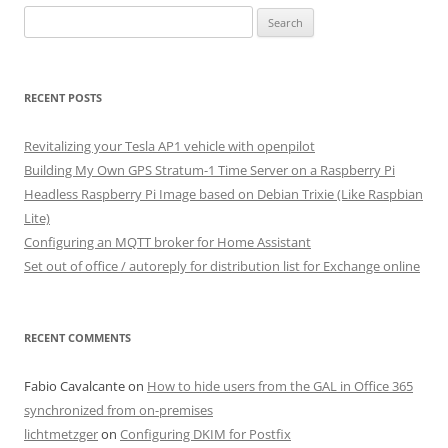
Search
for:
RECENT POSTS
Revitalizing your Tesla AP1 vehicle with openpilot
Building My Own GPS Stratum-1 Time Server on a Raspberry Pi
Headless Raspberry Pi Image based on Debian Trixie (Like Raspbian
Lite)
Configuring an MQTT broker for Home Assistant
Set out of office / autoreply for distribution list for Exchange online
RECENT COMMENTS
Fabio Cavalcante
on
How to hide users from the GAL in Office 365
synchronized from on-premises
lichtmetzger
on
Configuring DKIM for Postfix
※
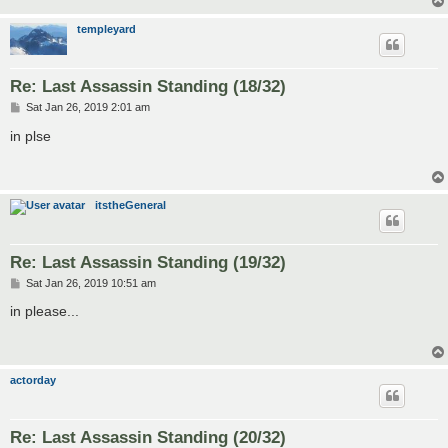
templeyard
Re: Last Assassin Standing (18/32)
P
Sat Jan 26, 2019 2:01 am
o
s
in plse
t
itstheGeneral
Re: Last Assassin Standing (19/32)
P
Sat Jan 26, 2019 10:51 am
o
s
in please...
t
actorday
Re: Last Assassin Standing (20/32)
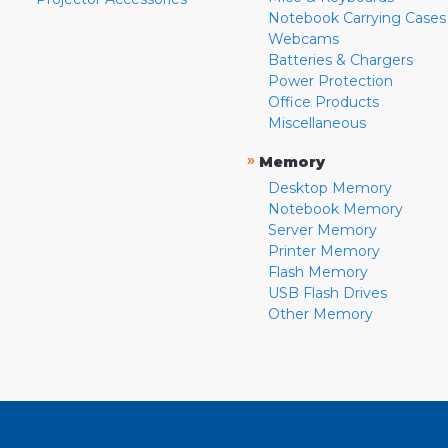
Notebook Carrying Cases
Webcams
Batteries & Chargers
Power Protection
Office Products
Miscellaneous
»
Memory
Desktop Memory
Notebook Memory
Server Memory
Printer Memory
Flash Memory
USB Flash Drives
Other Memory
※
§ What you should do:
When a line among the entries contains "from", pull that line out.

§ Exercise answer:
How to hide users from the GAL in Office 365
synchronized from on-premises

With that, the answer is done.